Problem – Copy each line of the data below exactly, leaving out pictures.

Records for the exercise –
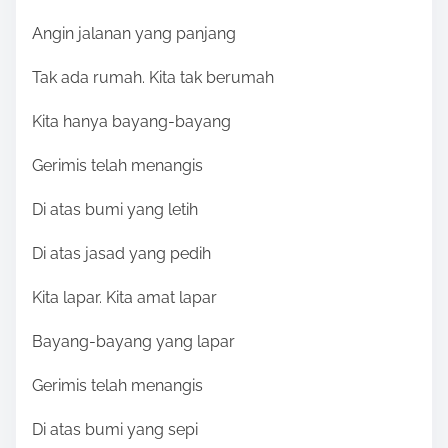
Angin jalanan yang panjang
Tak ada rumah. Kita tak berumah
Kita hanya bayang-bayang
Gerimis telah menangis
Di atas bumi yang letih
Di atas jasad yang pedih
Kita lapar. Kita amat lapar
Bayang-bayang yang lapar
Gerimis telah menangis
Di atas bumi yang sepi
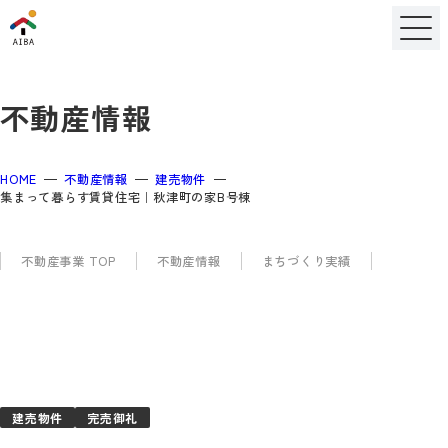
不動産情報
HOME
不動産情報
建売物件
集まって暮らす賃貸住宅｜秋津町の家B号棟
不動産事業 TOP
不動産情報
まちづくり実績
建売物件
完売御礼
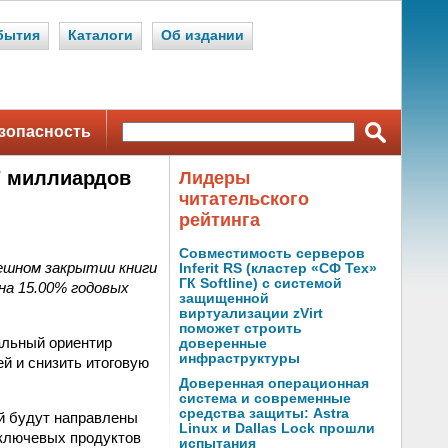
бытия
Каталоги
Об издании
зопасность
 7 миллиардов
Лидеры
читательского
рейтинга
Совместимость серверов
пешном закрытии книги
Inferit RS (кластер «СФ Тех»
ГК Softline) с системой
на 15.00% годовых
защищенной
виртуализации zVirt
поможет строить
альный ориентир
доверенные
инфраструктуры
ей и снизить итоговую
Доверенная операционная
система и современные
средства защиты: Astra
й будут направлены
Linux и Dallas Lock прошли
 ключевых продуктов
испытания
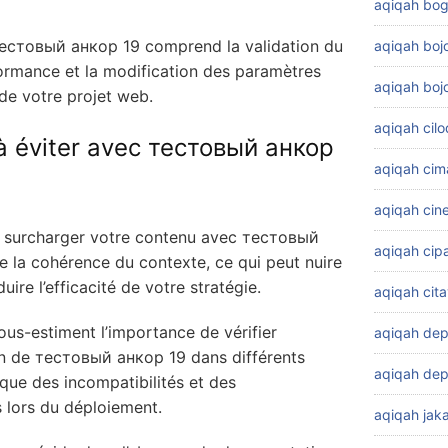
aqiqah bog
тестовый анкор 19 comprend la validation du
aqiqah bo
formance et la modification des paramètres
aqiqah boj
 de votre projet web.
aqiqah cil
 éviter avec тестовый анкор
aqiqah cim
aqiqah cin
 à surcharger votre contenu avec тестовый
aqiqah cip
 la cohérence du contexte, ce qui peut nuire
duire l’efficacité de votre stratégie.
aqiqah cit
s-estiment l’importance de vérifier
aqiqah de
n de тестовый анкор 19 dans différents
aqiqah dep
que des incompatibilités et des
 lors du déploiement.
aqiqah jaka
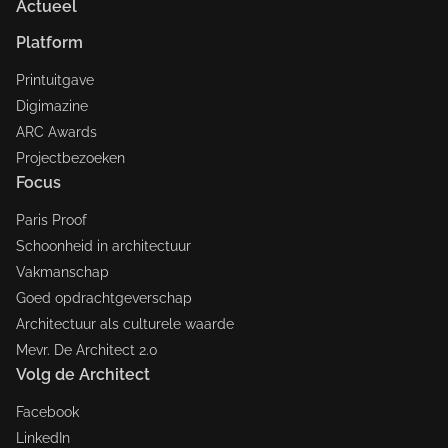
Actueel
Platform
Printuitgave
Digimazine
ARC Awards
Projectbezoeken
Focus
Paris Proof
Schoonheid in architectuur
Vakmanschap
Goed opdrachtgeverschap
Architectuur als culturele waarde
Mevr. De Architect 2.0
Volg de Architect
Facebook
LinkedIn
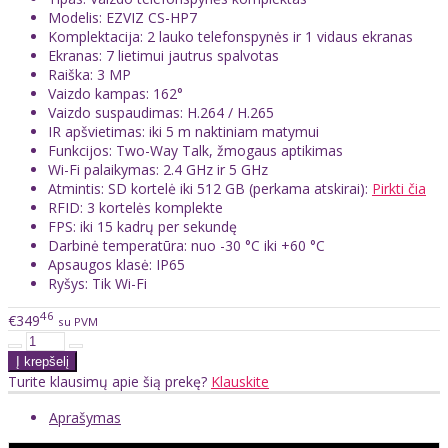
Modelis: EZVIZ CS-HP7
Komplektacija: 2 lauko telefonspynės ir 1 vidaus ekranas
Ekranas: 7 lietimui jautrus spalvotas
Raiška: 3 MP
Vaizdo kampas: 162°
Vaizdo suspaudimas: H.264 / H.265
IR apšvietimas: iki 5 m naktiniam matymui
Funkcijos: Two-Way Talk, žmogaus aptikimas
Wi-Fi palaikymas: 2.4 GHz ir 5 GHz
Atmintis: SD kortelė iki 512 GB (perkama atskirai):
Pirkti čia
RFID: 3 kortelės komplekte
FPS: iki 15 kadrų per sekundę
Darbinė temperatūra: nuo -30 °C iki +60 °C
Apsaugos klasė: IP65
Ryšys: Tik Wi-Fi
46
€349
su PVM
Turite klausimų apie šią prekę?
Klauskite
Aprašymas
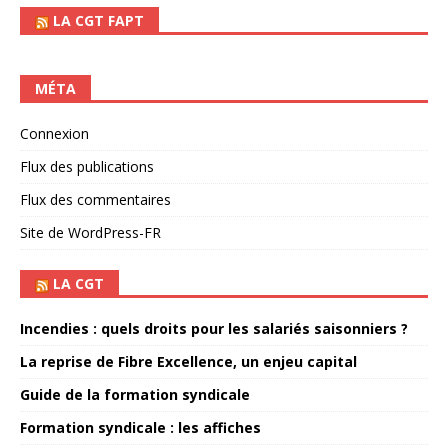
LA CGT FAPT
MÉTA
Connexion
Flux des publications
Flux des commentaires
Site de WordPress-FR
LA CGT
Incendies : quels droits pour les salariés saisonniers ?
La reprise de Fibre Excellence, un enjeu capital
Guide de la formation syndicale
Formation syndicale : les affiches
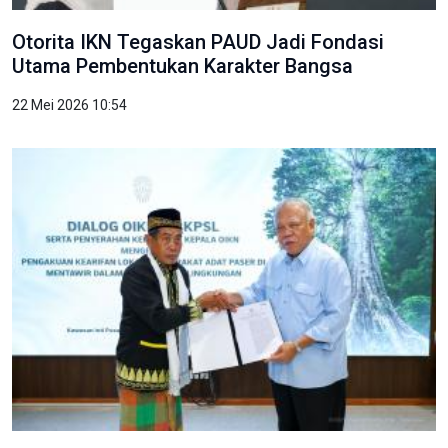
Otorita IKN Tegaskan PAUD Jadi Fondasi
Utama Pembentukan Karakter Bangsa
22 Mei 2026 10:54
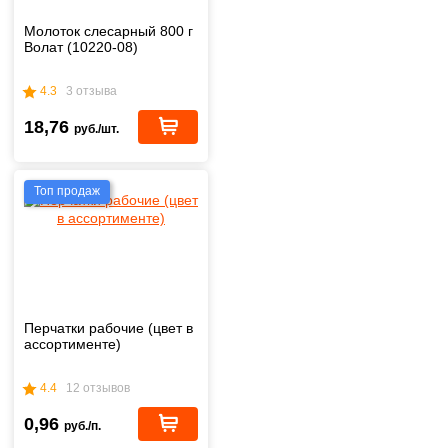
Молоток слесарный 800 г
Волат (10220-08)
4.3
3 отзыва
18,76
руб./шт.
Топ продаж
Перчатки рабочие (цвет в
ассортименте)
4.4
12 отзывов
0,96
руб./п.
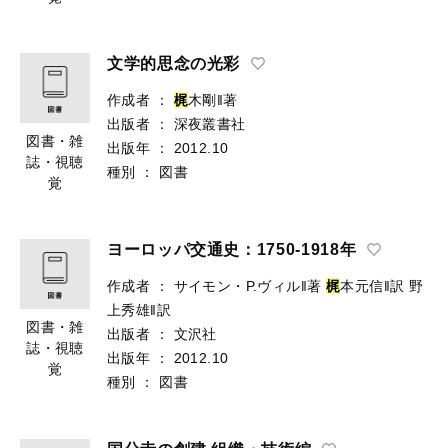
文学的思念の光彩
作成者
：
梶
木剛‖著
出版者
：
深夜叢書社
図書・雑
出版年
：
2012.10
誌・視聴
種別
：
図書
覚
ヨーロッパ交通史：1750-1918年
作成者
：
サイモン・P.ヴィル‖著
梶
本元信‖訳
野
上秀雄‖訳
図書・雑
出版者
：
文沢社
誌・視聴
出版年
：
2012.10
覚
種別
：
図書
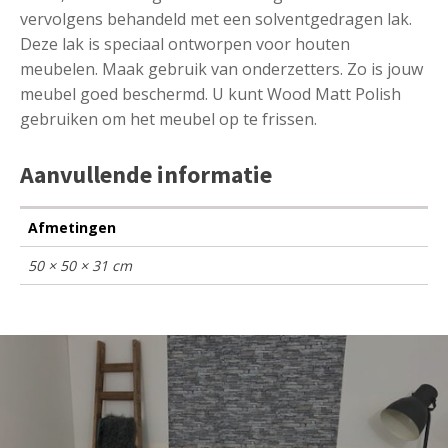
vervolgens behandeld met een solventgedragen lak.
Deze lak is speciaal ontworpen voor houten
meubelen. Maak gebruik van onderzetters. Zo is jouw
meubel goed beschermd. U kunt Wood Matt Polish
gebruiken om het meubel op te frissen.
Aanvullende informatie
Afmetingen
50 × 50 × 31 cm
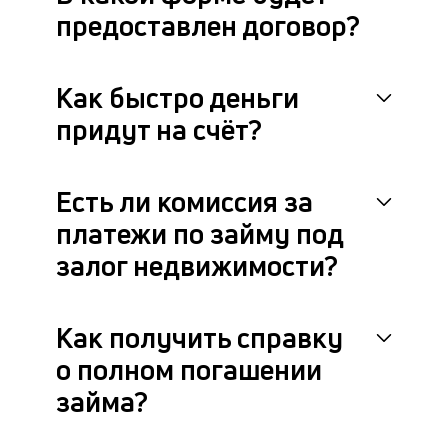
предоставлен договор?
Как быстро деньги
придут на счёт?
Есть ли комиссия за
платежи по займу под
залог недвижимости?
Как получить справку
о полном погашении
займа?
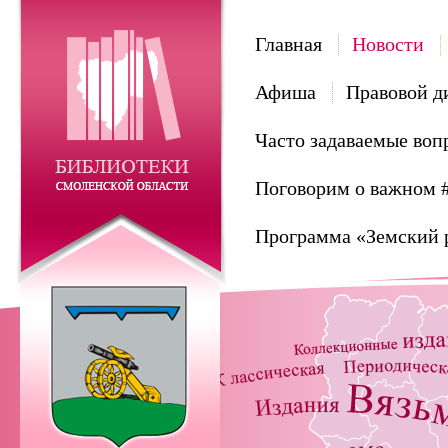
Главная
Новости
Афиша
Правовой д
Часто задаваемые воп
Поговорим о важном 
Программа «Земский 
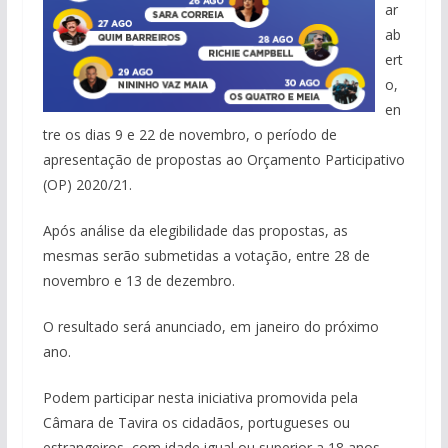
ar
ab
ert
o,
en
tre os dias 9 e 22 de novembro, o período de
apresentação de propostas ao Orçamento Participativo
(OP) 2020/21.
Após análise da elegibilidade das propostas, as
mesmas serão submetidas a votação, entre 28 de
novembro e 13 de dezembro.
O resultado será anunciado, em janeiro do próximo
ano.
Podem participar nesta iniciativa promovida pela
Câmara de Tavira os cidadãos, portugueses ou
estrangeiros, com idade igual ou superior a 18 anos,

Output for this task –
Angin jalanan yang panjang
Tak ada rumah. Kita tak berumah
Kita hanya bayang-bayang
Gerimis telah menangis
Di atas bumi yang letih
Di atas jasad yang pedih
Kita lapar. Kita amat lapar
Bayang-bayang yang lapar
Gerimis telah menangis
Di atas bumi yang sepi
不動産情報
HOME
不動産情報
建売物件
集まって暮らす賃貸住宅｜秋津町の家B号棟
不動産事業 TOP
不動産情報
まちづくり実績
建売物件
完売御礼
бытия
Каталоги
Об издании
зопасность
 7 миллиардов
Лидеры
читательского
рейтинга
Совместимость серверов
пешном закрытии книги
Inferit RS (кластер «СФ Тех»
ГК Softline) с системой
на 15.00% годовых
защищенной
виртуализации zVirt
поможет строить
альный ориентир
доверенные
инфраструктуры
ей и снизить итоговую
Доверенная операционная
система и современные
средства защиты: Astra
й будут направлены
Linux и Dallas Lock прошли
 ключевых продуктов
испытания
aqiqah bog
тестовый анкор 19 comprend la validation du
aqiqah bo
formance et la modification des paramètres
aqiqah boj
 de votre projet web.
aqiqah cil
 éviter avec тестовый анкор
aqiqah cim
aqiqah cin
 à surcharger votre contenu avec тестовый
aqiqah cip
 la cohérence du contexte, ce qui peut nuire
duire l’efficacité de votre stratégie.
aqiqah cit
s-estiment l’importance de vérifier
aqiqah de
n de тестовый анкор 19 dans différents
aqiqah dep
que des incompatibilités et des
 lors du déploiement.
aqiqah jaka
Actueel
Platform
Printuitgave
Digimazine
ARC Awards
Projectbezoeken
Focus
Paris Proof
Schoonheid in architectuur
Vakmanschap
Goed opdrachtgeverschap
Architectuur als culturele waarde
Mevr. De Architect 2.0
Volg de Architect
Facebook
LinkedIn
Modelis: EZVIZ CS-HP7
Komplektacija: 2 lauko telefonspynės ir 1 vidaus ekranas
Ekranas: 7 lietimui jautrus spalvotas
Raiška: 3 MP
Vaizdo kampas: 162°
Vaizdo suspaudimas: H.264 / H.265
IR apšvietimas: iki 5 m naktiniam matymui
Funkcijos: Two-Way Talk, žmogaus aptikimas
Wi-Fi palaikymas: 2.4 GHz ir 5 GHz
Atmintis: SD kortelė iki 512 GB (perkama atskirai):
Pirkti čia
RFID: 3 kortelės komplekte
FPS: iki 15 kadrų per sekundę
Darbinė temperatūra: nuo -30 °C iki +60 °C
Apsaugos klasė: IP65
Ryšys: Tik Wi-Fi
46
€349
su PVM
Turite klausimų apie šią prekę?
Klauskite
Aprašymas
LA CGT FAPT
MÉTA
Connexion
Flux des publications
Flux des commentaires
Site de WordPress-FR
LA CGT
Incendies : quels droits pour les salariés saisonniers ?
La reprise de Fibre Excellence, un enjeu capital
Guide de la formation syndicale
Formation syndicale : les affiches
Otorita IKN Tegaskan PAUD Jadi Fondasi
Utama Pembentukan Karakter Bangsa
22 Mei 2026 10:54
Молоток слесарный 800 г
Волат (10220-08)
4.3
3 отзыва
18,76
руб./шт.
Топ продаж
Перчатки рабочие (цвет в
ассортименте)
4.4
12 отзывов
0,96
руб./п.
文学的思念の光彩
作成者
：
梶
木剛‖著
出版者
：
深夜叢書社
図書・雑
出版年
：
2012.10
誌・視聴
種別
：
図書
覚
ヨーロッパ交通史：1750-1918年
作成者
：
サイモン・P.ヴィル‖著
梶
本元信‖訳
野
上秀雄‖訳
図書・雑
出版者
：
文沢社
誌・視聴
出版年
：
2012.10
覚
種別
：
図書
vervolgens behandeld met een solventgedragen lak.
Deze lak is speciaal ontworpen voor houten
meubelen. Maak gebruik van onderzetters. Zo is jouw
meubel goed beschermd. U kunt Wood Matt Polish
gebruiken om het meubel op te frissen.
Aanvullende informatie
Afmetingen
50 × 50 × 31 cm
предоставлен договор?
Как быстро деньги
придут на счёт?
Есть ли комиссия за
платежи по займу под
залог недвижимости?
Как получить справку
о полном погашении
займа?
Главная
Новости
Афиша
Правовой д
Часто задаваемые воп
Поговорим о важном 
Программа «Земский 
ar
ab
ert
o,
en
tre os dias 9 e 22 de novembro, o período de
apresentação de propostas ao Orçamento Participativo
(OP) 2020/21.
Após análise da elegibilidade das propostas, as
mesmas serão submetidas a votação, entre 28 de
novembro e 13 de dezembro.
O resultado será anunciado, em janeiro do próximo
ano.
Podem participar nesta iniciativa promovida pela
Câmara de Tavira os cidadãos, portugueses ou
estrangeiros, com idade igual ou superior a 18 anos,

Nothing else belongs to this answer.